DATA SHOWN:
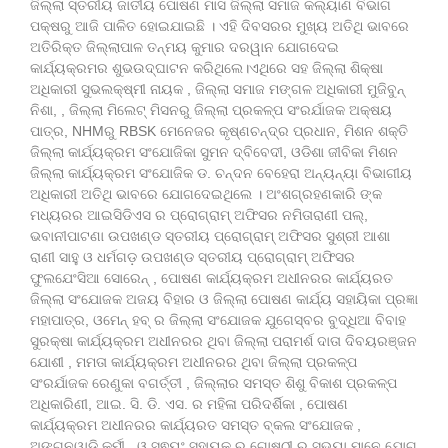
ଜିଲ୍ଲା ସ୍ତରୀୟ ଜାତୀୟ ପୋଷଣ ମାସ ଜିଲ୍ଲା ସମାଜ କଲ୍ୟାଣ ବିଭାଗ
ପକ୍ଷରୁ ଆଜି ପାଳିତ ହୋଇଯାଇଛି । ଏହି ଦିବସରର ମୁଖ୍ୟ ଅତିଥି ଭାବରେ
ଅତିରିକ୍ତ ଜିଲ୍ଲାପାଳ ତନ୍ମୟ କୁମାର ଦରୱାନ ଯୋଗଦେଇ
କାର୍ଯ୍ୟକ୍ରମର ଶୁଭଉଦ୍ଘାଟନ କରିଥିଲେ।ଏଥିରେ ସହ ଜିଲ୍ଲା ଶିକ୍ଷା
ଅଧିକାରୀ ସୁଭଲକ୍ଷ୍ମୀ ନାୟକ , ଜିଲ୍ଲା ସମାଜ ମଙ୍ଗଳ ଅଧିକାରୀ ମୁଜିବୁନ୍
ନିଶା, , ଜିଲ୍ଲା ମିଲେଟ୍ ମିସନରୁ ଜିଲ୍ଲା ପ୍ରକଳ୍ପ ସଂରର୍ଯାଜକ ଅକ୍ଷୟ
ପାତ୍ର, NHMରୁ RBSK ମେନେଜର କୃଷ୍ଣଚନ୍ଦ୍ର ପ୍ରଧାନ, ମିଶନ ଶକ୍ତି
ଜିଲ୍ଲା କାର୍ଯ୍ୟକ୍ରମ ସଂଯୋଜିକା ସୁମନ ଦ୍ବିବେଦୀ, ଓଡିଶା ଜୀବିକା ମିଶନ
ଜିଲ୍ଲା କାର୍ଯ୍ୟକ୍ରମ ସଂଯୋଜିକ ଡ. ଚନ୍ଦନ ବେହେରା ଅନ୍ୟନ୍ୟା ବିଭାଗୀୟ
ଅଧିକାରୀ ଅତିଥି ଭାବରେ ଯୋଗଦେଇଥିଲେ । ଅଂଶଗ୍ରହଣକାରି ଙ୍କ
ମଧ୍ୟରର ଆଇସିଡିଏସ ର ପ୍ରୋଗ୍ରାମ୍ ଅଫିସର ନମିତାରାଣୀ ପଲ୍,
ଭବାନୀପାଟଣା ଉପଖଣ୍ଡ ସ୍ତରୀୟ ପ୍ରୋଗ୍ରାମ୍ ଅଫିସର ସୁଶ୍ରୀ ଆଶା
ରାଣୀ ସାହୁ ଓ ଧର୍ମଗଡ଼ ଉପଖଣ୍ଡ ସ୍ତରୀୟ ପ୍ରୋଗ୍ରାମ୍ ଅଫିସର
ଫୁଲଯେଂସିଆ ସୋରେନ୍ , ପୋଷଣ କାର୍ଯ୍ୟକ୍ରମ ଅଧୀନରର କାର୍ଯ୍ୟରତ
ଜିଲ୍ଲା ସଂଯୋଜକ ଅଜୟ ବିହାର ଓ ଜିଲ୍ଲା ପୋଷଣ କାର୍ଯ୍ୟ ସହାୟିକା ପ୍ରଜ୍ଞା
ମହାପାତ୍ର, ଓମେନ୍ ହବ୍ ର ଜିଲ୍ଲା ସଂଯୋଜକ ଯୁଗେସ୍ବର ବୁଦ୍ଧିଆ ବିବାହ
ସୁରକ୍ଷା କାର୍ଯ୍ୟକ୍ରମ ଅଧୀନରର ଥିବା ଜିଲ୍ଲା ପରାମର୍ଶ ଦାତା ଦିବୟରଞ୍ଜନ
ଯୋଶୀ , ମମତା କାର୍ଯ୍ୟକ୍ରମ ଅଧୀନରର ଥିବା ଜିଲ୍ଲା ପ୍ରକଳ୍ପ
ସଂରର୍ଯାଜକ ରେଣୁକା ବଗର୍ତ୍ତୀ , ଜିଲ୍ଲାର ସମସ୍ତ ଶିଶୁ ବିକାଶ ପ୍ରକଳ୍ପ
ଅଧିକାରିଣୀ, ଆଇ. ସି. ଡି. ଏସ. ର ମହିଳା ପରିଦର୍ଶିକା , ପୋଷଣ
କାର୍ଯ୍ୟକ୍ରମ ଅଧୀନରର କାର୍ଯ୍ୟରତ ସମସ୍ତ ବ୍କଲ ସଂଯୋଜକ ,
ଅଙ୍ଗନୱାଡି କର୍ମୀ , ଓ ସ୍ଵୟଂ ସହାୟକ ର ଗୋଷ୍ଠୀ ର ସଭ୍ୟା ମାନେ ଯୋଗ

EXERCISE:
Write out the listing above exactly, images omitted.

RESULT:
ଜିଲ୍ଲା ସ୍ତରୀୟ ଜାତୀୟ ପୋଷଣ ମାସ ଜିଲ୍ଲା ସମାଜ କଲ୍ୟାଣ ବିଭାଗ
ପକ୍ଷରୁ ଆଜି ପାଳିତ ହୋଇଯାଇଛି । ଏହି ଦିବସରର ମୁଖ୍ୟ ଅତିଥି ଭାବରେ
ଅତିରିକ୍ତ ଜିଲ୍ଲାପାଳ ତନ୍ମୟ କୁମାର ଦରୱାନ ଯୋଗଦେଇ
କାର୍ଯ୍ୟକ୍ରମର ଶୁଭଉଦ୍ଘାଟନ କରିଥିଲେ।ଏଥିରେ ସହ ଜିଲ୍ଲା ଶିକ୍ଷା
ଅଧିକାରୀ ସୁଭଲକ୍ଷ୍ମୀ ନାୟକ , ଜିଲ୍ଲା ସମାଜ ମଙ୍ଗଳ ଅଧିକାରୀ ମୁଜିବୁନ୍
ନିଶା, , ଜିଲ୍ଲା ମିଲେଟ୍ ମିସନରୁ ଜିଲ୍ଲା ପ୍ରକଳ୍ପ ସଂରର୍ଯାଜକ ଅକ୍ଷୟ
ପାତ୍ର, NHMରୁ RBSK ମେନେଜର କୃଷ୍ଣଚନ୍ଦ୍ର ପ୍ରଧାନ, ମିଶନ ଶକ୍ତି
ଜିଲ୍ଲା କାର୍ଯ୍ୟକ୍ରମ ସଂଯୋଜିକା ସୁମନ ଦ୍ବିବେଦୀ, ଓଡିଶା ଜୀବିକା ମିଶନ
ଜିଲ୍ଲା କାର୍ଯ୍ୟକ୍ରମ ସଂଯୋଜିକ ଡ. ଚନ୍ଦନ ବେହେରା ଅନ୍ୟନ୍ୟା ବିଭାଗୀୟ
ଅଧିକାରୀ ଅତିଥି ଭାବରେ ଯୋଗଦେଇଥିଲେ । ଅଂଶଗ୍ରହଣକାରି ଙ୍କ
ମଧ୍ୟରର ଆଇସିଡିଏସ ର ପ୍ରୋଗ୍ରାମ୍ ଅଫିସର ନମିତାରାଣୀ ପଲ୍,
ଭବାନୀପାଟଣା ଉପଖଣ୍ଡ ସ୍ତରୀୟ ପ୍ରୋଗ୍ରାମ୍ ଅଫିସର ସୁଶ୍ରୀ ଆଶା
ରାଣୀ ସାହୁ ଓ ଧର୍ମଗଡ଼ ଉପଖଣ୍ଡ ସ୍ତରୀୟ ପ୍ରୋଗ୍ରାମ୍ ଅଫିସର
ଫୁଲଯେଂସିଆ ସୋରେନ୍ , ପୋଷଣ କାର୍ଯ୍ୟକ୍ରମ ଅଧୀନରର କାର୍ଯ୍ୟରତ
ଜିଲ୍ଲା ସଂଯୋଜକ ଅଜୟ ବିହାର ଓ ଜିଲ୍ଲା ପୋଷଣ କାର୍ଯ୍ୟ ସହାୟିକା ପ୍ରଜ୍ଞା
ମହାପାତ୍ର, ଓମେନ୍ ହବ୍ ର ଜିଲ୍ଲା ସଂଯୋଜକ ଯୁଗେସ୍ବର ବୁଦ୍ଧିଆ ବିବାହ
ସୁରକ୍ଷା କାର୍ଯ୍ୟକ୍ରମ ଅଧୀନରର ଥିବା ଜିଲ୍ଲା ପରାମର୍ଶ ଦାତା ଦିବୟରଞ୍ଜନ
ଯୋଶୀ , ମମତା କାର୍ଯ୍ୟକ୍ରମ ଅଧୀନରର ଥିବା ଜିଲ୍ଲା ପ୍ରକଳ୍ପ
ସଂରର୍ଯାଜକ ରେଣୁକା ବଗର୍ତ୍ତୀ , ଜିଲ୍ଲାର ସମସ୍ତ ଶିଶୁ ବିକାଶ ପ୍ରକଳ୍ପ
ଅଧିକାରିଣୀ, ଆଇ. ସି. ଡି. ଏସ. ର ମହିଳା ପରିଦର୍ଶିକା , ପୋଷଣ
କାର୍ଯ୍ୟକ୍ରମ ଅଧୀନରର କାର୍ଯ୍ୟରତ ସମସ୍ତ ବ୍କଲ ସଂଯୋଜକ ,
ଅଙ୍ଗନୱାଡି କର୍ମୀ , ଓ ସ୍ଵୟଂ ସହାୟକ ର ଗୋଷ୍ଠୀ ର ସଭ୍ୟା ମାନେ ଯୋଗ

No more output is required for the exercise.